- Problem statement:
In the entries below, how many lines contain the string "éducation"? Respond with the number only.

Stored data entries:
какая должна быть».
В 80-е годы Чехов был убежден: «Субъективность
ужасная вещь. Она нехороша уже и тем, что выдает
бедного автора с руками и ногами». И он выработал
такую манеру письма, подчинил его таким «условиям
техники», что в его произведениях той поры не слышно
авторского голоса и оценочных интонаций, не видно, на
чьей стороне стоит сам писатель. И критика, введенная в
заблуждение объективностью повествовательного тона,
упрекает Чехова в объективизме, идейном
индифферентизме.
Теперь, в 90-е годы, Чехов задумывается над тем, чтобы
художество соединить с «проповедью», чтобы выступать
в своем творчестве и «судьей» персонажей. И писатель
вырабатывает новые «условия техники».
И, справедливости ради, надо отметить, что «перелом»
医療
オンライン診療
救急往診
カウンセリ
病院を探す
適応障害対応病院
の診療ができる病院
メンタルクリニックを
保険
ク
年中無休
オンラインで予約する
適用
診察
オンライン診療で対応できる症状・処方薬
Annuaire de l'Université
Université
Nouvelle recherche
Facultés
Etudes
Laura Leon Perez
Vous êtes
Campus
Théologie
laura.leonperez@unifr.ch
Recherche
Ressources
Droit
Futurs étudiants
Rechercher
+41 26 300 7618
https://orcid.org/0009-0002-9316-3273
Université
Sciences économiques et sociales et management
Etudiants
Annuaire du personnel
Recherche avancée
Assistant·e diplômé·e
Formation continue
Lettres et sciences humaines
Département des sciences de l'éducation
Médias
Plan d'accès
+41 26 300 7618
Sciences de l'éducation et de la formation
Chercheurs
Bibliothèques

--

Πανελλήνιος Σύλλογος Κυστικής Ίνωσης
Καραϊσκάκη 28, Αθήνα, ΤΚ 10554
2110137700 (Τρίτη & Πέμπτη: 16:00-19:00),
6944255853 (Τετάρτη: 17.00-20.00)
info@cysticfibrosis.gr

---

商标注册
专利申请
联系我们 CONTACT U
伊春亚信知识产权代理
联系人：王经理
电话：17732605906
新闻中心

- Solution:
2